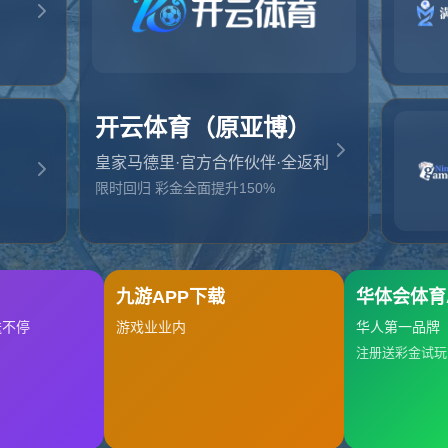
起，俺把您找的内容弄丢了！您可以选择以下操作
网站地图
网站首页
返回上一页
本站
提醒您 - 您找的内容暂时不可用或者被删除了！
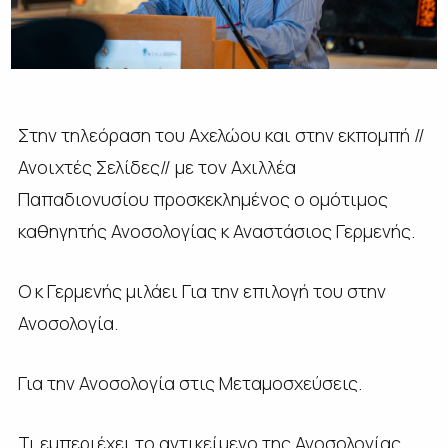
Στην τηλεόραση του Αχελώου και στην εκπομπή //
Ανοιχτές Σελίδες// με τον Αχιλλέα
Παπαδιονυσίου προσκεκλημένος ο ομότιμος
καθηγητής Ανοσολογίας κ Αναστάσιος Γερμενής.
Ο κ Γερμενής μιλάει Για την επιλογή του στην
Ανοσολογία.
Για την Ανοσολογία στις Μεταμοσχεύσεις.
Τι εμπεριέχει το αντικείμενο της Ανοσολογίας.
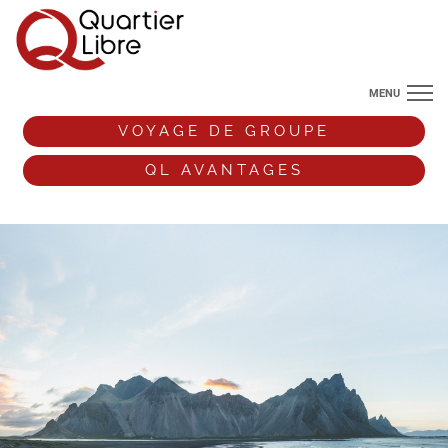
MENU
NOS DESTINATIONS
VOYAGE DE GROUPE
ANGLETERRE
QL AVANTAGES
VOS ENVIES DE VOYAGE
+33 (0)9 72 38 52 44
VOYAGE DE GROUPE
QL AVANTAGES
ESPACE PRO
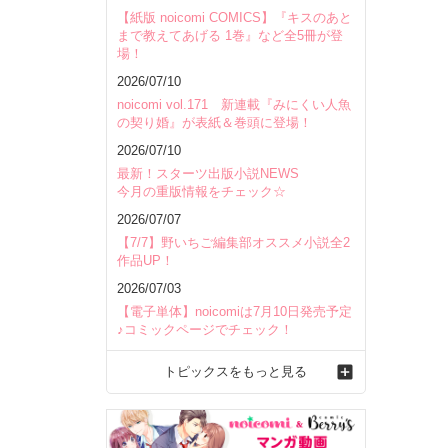
【紙版 noicomi COMICS】『キスのあと
まで教えてあげる 1巻』など全5冊が登
場！
2026/07/10
noicomi vol.171 新連載『みにくい人魚
の契り婚』が表紙＆巻頭に登場！
2026/07/10
最新！スターツ出版小説NEWS
今月の重版情報をチェック☆
2026/07/07
【7/7】野いちご編集部オススメ小説全2
作品UP！
2026/07/03
【電子単体】noicomiは7月10日発売予定
♪コミックページでチェック！
トピックスをもっと見る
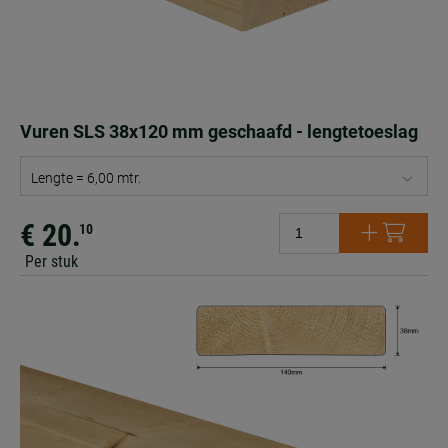
Vuren SLS 38x120 mm geschaafd - lengtetoeslag
Lengte = 6,00 mtr.
€ 20.
10
Per stuk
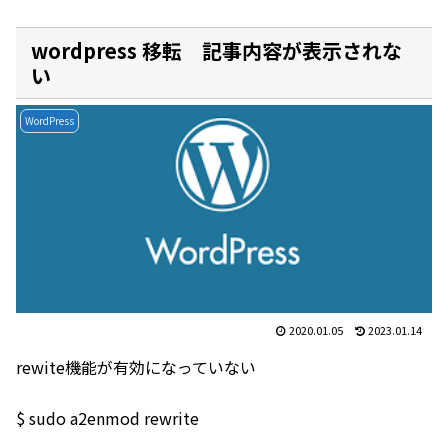
wordpress 移転 記事内容が表示されな
い
WordPress
2020.01.05
2023.01.14
rewite機能が有効になっていない
$ sudo a2enmod rewrite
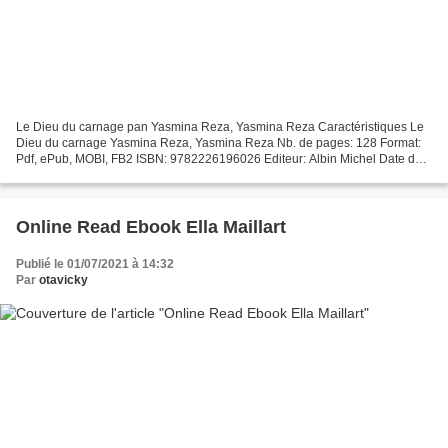
Le Dieu du carnage pan Yasmina Reza, Yasmina Reza Caractéristiques Le
Dieu du carnage Yasmina Reza, Yasmina Reza Nb. de pages: 128 Format:
Pdf, ePub, MOBI, FB2 ISBN: 9782226196026 Editeur: Albin Michel Date de
parution: 2007 Télécharger eBook gratuit...
Online Read Ebook Ella Maillart
Publié le 01/07/2021 à 14:32
Par
otavicky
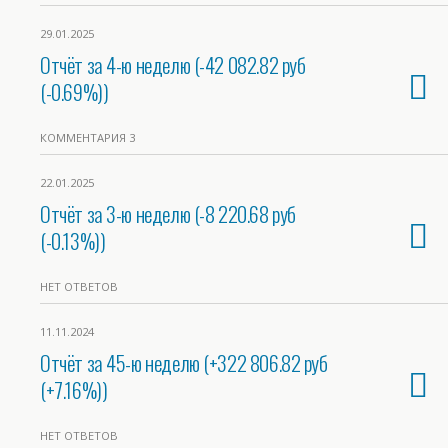
29.01.2025
Отчёт за 4-ю неделю (-42 082.82 руб
(-0.69%))
КОММЕНТАРИЯ 3
22.01.2025
Отчёт за 3-ю неделю (-8 220.68 руб
(-0.13%))
НЕТ ОТВЕТОВ
11.11.2024
Отчёт за 45-ю неделю (+322 806.82 руб
(+7.16%))
НЕТ ОТВЕТОВ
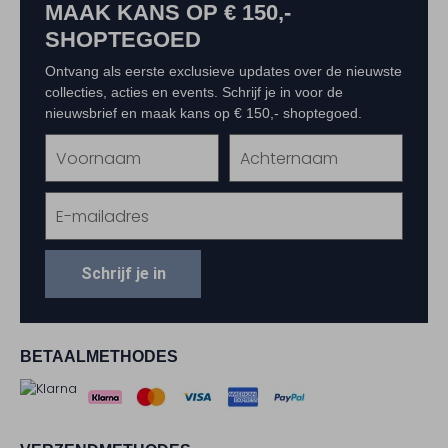
MAAK KANS OP € 150,-
SHOPTEGOED
Ontvang als eerste exclusieve updates over de nieuwste
collecties, acties en events. Schrijf je in voor de
nieuwsbrief en maak kans op € 150,- shoptegoed.
Schrijf je in
BETAALMETHODES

————

- DESCRIPTION OF THE TASK
Leave the pictures out. Transcribe exactly the lines from the one with "rewite機能が有効になっていない" through the end of the records.

- EXPECTED OUTPUT
rewite機能が有効になっていない
$ sudo a2enmod rewrite
Le Dieu du carnage pan Yasmina Reza, Yasmina Reza Caractéristiques Le
Dieu du carnage Yasmina Reza, Yasmina Reza Nb. de pages: 128 Format:
Pdf, ePub, MOBI, FB2 ISBN: 9782226196026 Editeur: Albin Michel Date de
parution: 2007 Télécharger eBook gratuit...
Online Read Ebook Ella Maillart
Publié le 01/07/2021 à 14:32
Par
otavicky
29.01.2025
Отчёт за 4-ю неделю (-42 082.82 руб
(-0.69%))
КОММЕНТАРИЯ 3
22.01.2025
Отчёт за 3-ю неделю (-8 220.68 руб
(-0.13%))
НЕТ ОТВЕТОВ
11.11.2024
Отчёт за 45-ю неделю (+322 806.82 руб
(+7.16%))
НЕТ ОТВЕТОВ
MAAK KANS OP € 150,-
SHOPTEGOED
Ontvang als eerste exclusieve updates over de nieuwste
collecties, acties en events. Schrijf je in voor de
nieuwsbrief en maak kans op € 150,- shoptegoed.
Schrijf je in
BETAALMETHODES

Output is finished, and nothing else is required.